Raw, aggressive, vicious, and mean, Colin Croft was the most unpredictable and unorthodox of the much-feared West Indian fast bowlers of the 1970s. Indeed, he was so ruthless that they said he would not hesitate to bounce his own grandmother.
Croft ran in from an unusual angle. For a while he remained invisible to the poor batsman, for he ran in from behind the umpire. He revealed himself moments before the release with a last-moment movement towards his left. He used the crease to great impact, and his action meant that he could angle the ball into the batsman. His huge frame, muscular shoulders, and chest-on action all contributed to his ferocious pace; the numbers told the story.
Croft’s 125 Test wickets came at 23.30, next to only Malcolm Marshall, Joel Garner, and Curtly Ambrose among West Indians with a 100-wicket cut-off. His strike rate of 49.3 was next to only Marshall’s 46.7. In ODIs his 30 wickets came at 20.67 and an economy of 3.47. At First-Class level, mostly for Guyana and Lancashire, his 428 wickets came at 25.
Croft made his Test debut alongside Joel Garner, and claimed 8 for 29 (still the best figures by a West Indian fast bowlers) in his second Test, against Pakistan at Port-of-Spain. He finished the series with 33 wickets at 20. A year later he took 4 for 15 and 4 for 47 in consecutive innings against Australia. He played a major part in the 1979 World Cup, with 8 wickets at 17.50 and conceding 3.08 an over. And later that year his 16 wickets at 24 helped West Indies win a series in Australia.
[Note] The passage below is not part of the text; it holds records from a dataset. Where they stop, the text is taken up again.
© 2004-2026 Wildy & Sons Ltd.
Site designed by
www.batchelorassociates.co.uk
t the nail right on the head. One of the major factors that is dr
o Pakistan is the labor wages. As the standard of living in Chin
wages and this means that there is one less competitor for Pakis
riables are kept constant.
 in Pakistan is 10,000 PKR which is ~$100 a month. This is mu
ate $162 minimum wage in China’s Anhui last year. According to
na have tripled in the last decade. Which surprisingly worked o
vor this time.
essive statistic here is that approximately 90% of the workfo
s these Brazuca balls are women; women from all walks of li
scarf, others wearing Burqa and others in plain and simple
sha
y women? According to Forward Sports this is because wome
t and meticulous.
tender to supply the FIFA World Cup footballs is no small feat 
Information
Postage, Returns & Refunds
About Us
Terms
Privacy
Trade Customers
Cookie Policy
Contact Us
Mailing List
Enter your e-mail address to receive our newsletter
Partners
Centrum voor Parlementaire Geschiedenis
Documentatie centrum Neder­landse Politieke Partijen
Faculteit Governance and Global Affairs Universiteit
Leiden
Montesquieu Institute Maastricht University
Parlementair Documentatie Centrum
However, there were problems in New Zealand in the second leg of that tour. Unhappy with a decision, Croft peppered Richard Hadlee with bouncers, knocked the bails off at the non-striker’s end, and infamously shoulder-barged umpire Fred Goodall. Croft later denied allegations of the blow being deliberate.
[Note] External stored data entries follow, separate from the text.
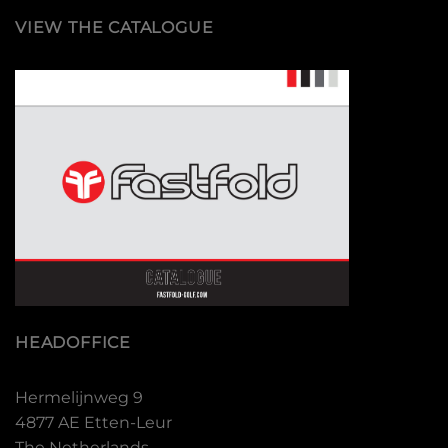
VIEW THE CATALOGUE
HEADOFFICE
Hermelijnweg 9
4877 AE Etten-Leur
The Netherlands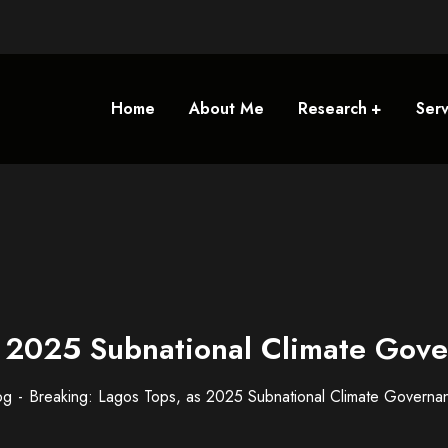
Home
About Me
Research
Serv
s 2025 Subnational Climate Gov
og
Breaking: Lagos Tops, as 2025 Subnational Climate Governa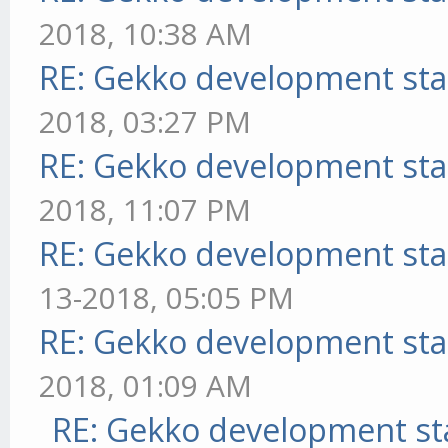
2018, 10:38 AM
RE: Gekko development sta
2018, 03:27 PM
RE: Gekko development sta
2018, 11:07 PM
RE: Gekko development sta
13-2018, 05:05 PM
RE: Gekko development sta
2018, 01:09 AM
RE: Gekko development st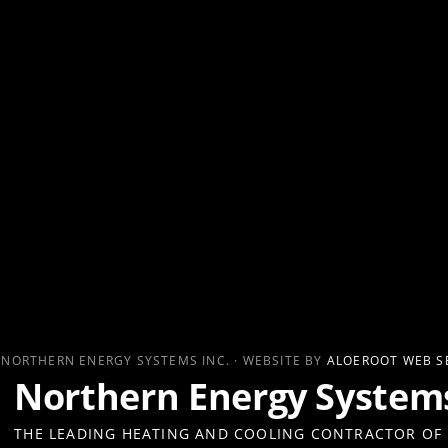
 NORTHERN ENERGY SYSTEMS INC. · WEBSITE BY
ALOEROOT WEB S
Northern Energy Systems
THE LEADING HEATING AND COOLING CONTRACTOR OF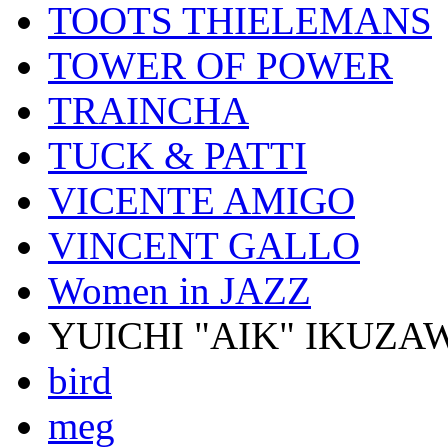
TOOTS THIELEMANS
TOWER OF POWER
TRAINCHA
TUCK & PATTI
VICENTE AMIGO
VINCENT GALLO
Women in JAZZ
YUICHI "AIK" IKUZA
bird
meg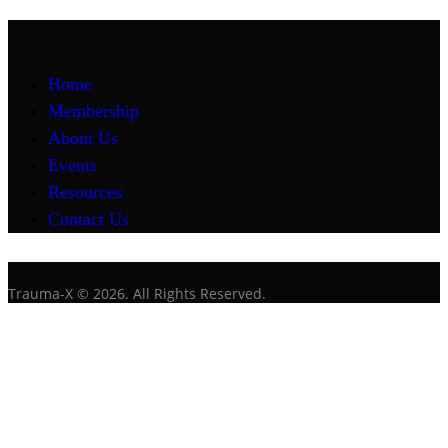
Home
Membership
About Us
Events
Resources
Contact Us
Trauma-X © 2026. All Rights Reserved.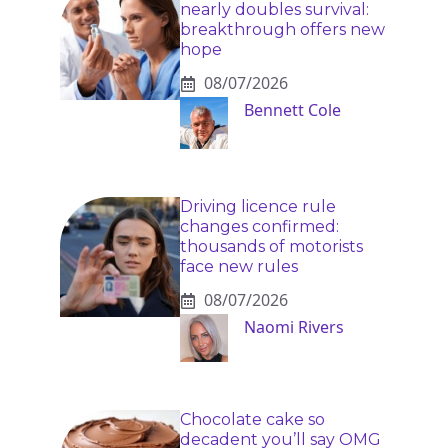
nearly doubles survival:
breakthrough offers new
hope
08/07/2026
Bennett Cole
Driving licence rule
changes confirmed:
thousands of motorists
face new rules
08/07/2026
Naomi Rivers
Chocolate cake so
decadent you’ll say OMG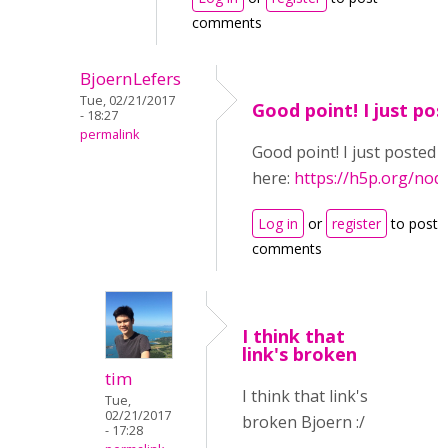
comments
BjoernLefers
Tue, 02/21/2017
Good point! I just pos
- 18:27
permalink
Good point! I just posted i
here:
https://h5p.org/nod
Log in
or
register
to post
comments
I think that
link's broken
tim
I think that link's
Tue,
02/21/2017
broken Bjoern :/
- 17:28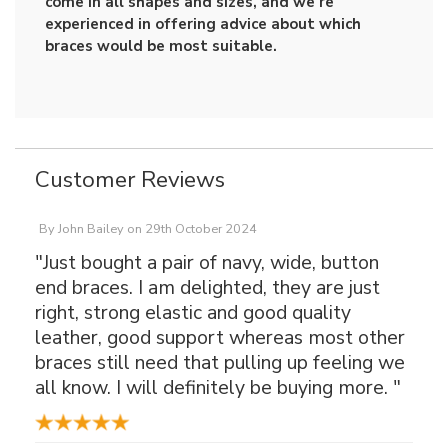
come in all shapes and sizes, and we're
experienced in offering advice about which
braces would be most suitable.
Customer Reviews
By
John Bailey
on
29th October 2024
"Just bought a pair of navy, wide, button
end braces. I am delighted, they are just
right, strong elastic and good quality
leather, good support whereas most other
braces still need that pulling up feeling we
all know. I will definitely be buying more. "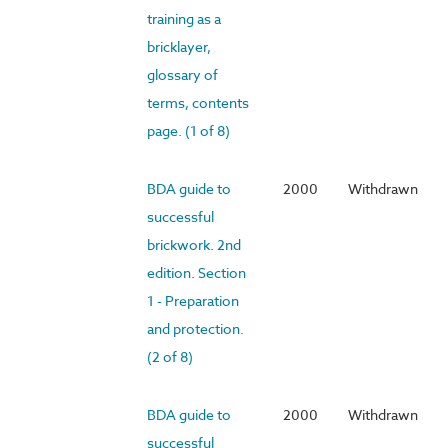
training as a
bricklayer,
glossary of
terms, contents
page. (1 of 8)
BDA guide to
2000
Withdrawn
successful
brickwork. 2nd
edition. Section
1 - Preparation
and protection.
(2 of 8)
BDA guide to
2000
Withdrawn
successful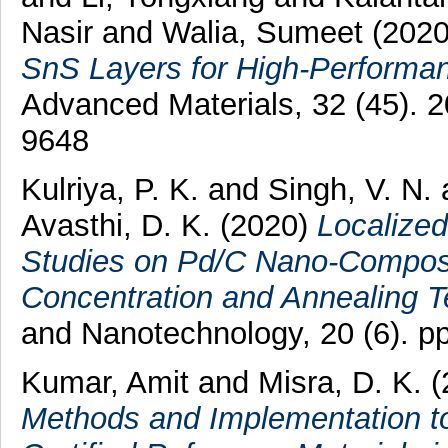
Nasir
and
Walia, Sumeet
(202
SnS Layers for High-Performa
Advanced Materials, 32 (45).
9648
Kulriya, P. K.
and
Singh, V. N.
Avasthi, D. K.
(2020)
Localize
Studies on Pd/C Nano-Composi
Concentration and Annealing T
and Nanotechnology, 20 (6). 
Kumar, Amit
and
Misra, D. K.
(
Methods and Implementation 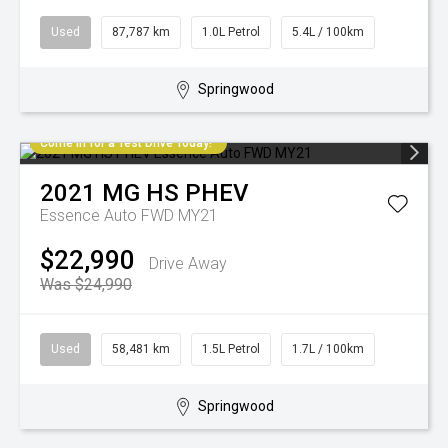
Used
87,787 km
1.0L Petrol
5.4L / 100km
Springwood
Come in for a Test Drive Today!
2021
MG
HS PHEV
Essence Auto FWD MY21
$22,990
Drive Away
Was $24,990
Used
58,481 km
1.5L Petrol
1.7L / 100km
Springwood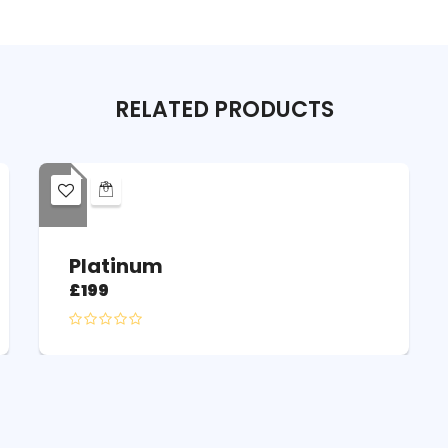
RELATED
PRODUCTS
Platinum
£
199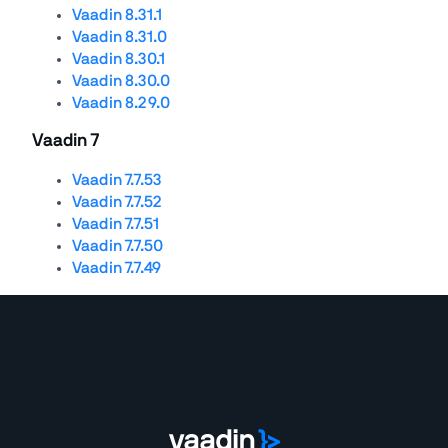
Vaadin 8.31.1
Vaadin 8.31.0
Vaadin 8.30.1
Vaadin 8.30.0
Vaadin 8.29.0
Vaadin 7
Vaadin 7.7.53
Vaadin 7.7.52
Vaadin 7.7.51
Vaadin 7.7.50
Vaadin 7.7.49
There was a spectacular show in an ODI at Kingstown: West Indies had been bowled out for 127, but Croft, with 9-4-15-6 (10 of which came in one over), pulled off a 2-run win.
Unfortunately, he ended his career shortly afterwards when he left for South Africa on rebel tours. He never regretted, and famously said “I guess money is everybody’s God.”
Despite being kicked out of a Whites-only train compartment at Cape Town, Croft firmly believed that sport could help solve the Apartheid situation. When Croft returned to South Africa 15 years later, Raymond Roos (the man) and Willie van Zyl (the train conductor) apologised to him profusely.
An aspiring academic in his younger days, Croft qualified as a pilot and taught mathematics in a Berkshire school. He was one of the regular online cricket columnists in the 20th century, and was a part of the Test Match Special, team, where his commentary used to be as no-nonsense and matter-of-fact as his bowling.